Set down the listing exactly as given, minus images.
Entries shown below:
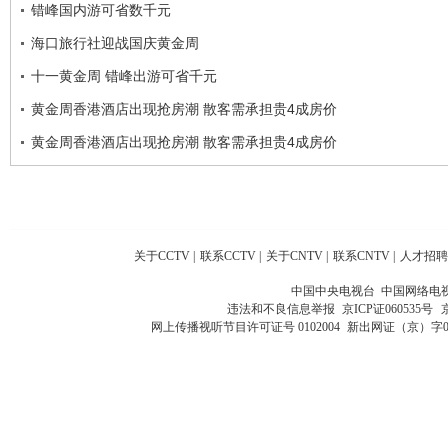
错峰国内游可省数千元
海口旅行社迎战国庆黄金周
十一黄金周 错峰出游可省千元
黄金周香港酒店出现抢房潮 散客需承担贵4成房价
黄金周香港酒店出现抢房潮 散客需承担贵4成房价
关于CCTV
|
联系CCTV
|
关于CNTV
|
联系CNTV
|
人才招聘
中国中央电视台 中国网络电
违法和不良信息举报
京ICP证060535号
网上传播视听节目许可证号 0102004
新出网证（京）字0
End of Entries shown.
## Output for this exercise
错峰国内游可省数千元
海口旅行社迎战国庆黄金周
十一黄金周 错峰出游可省千元
黄金周香港酒店出现抢房潮 散客需承担贵4成房价
黄金周香港酒店出现抢房潮 散客需承担贵4成房价
关于CCTV
|
联系CCTV
|
关于CNTV
|
联系CNTV
|
人才招聘
中国中央电视台 中国网络电
违法和不良信息举报
京ICP证060535号
网上传播视听节目许可证号 0102004
新出网证（京）字0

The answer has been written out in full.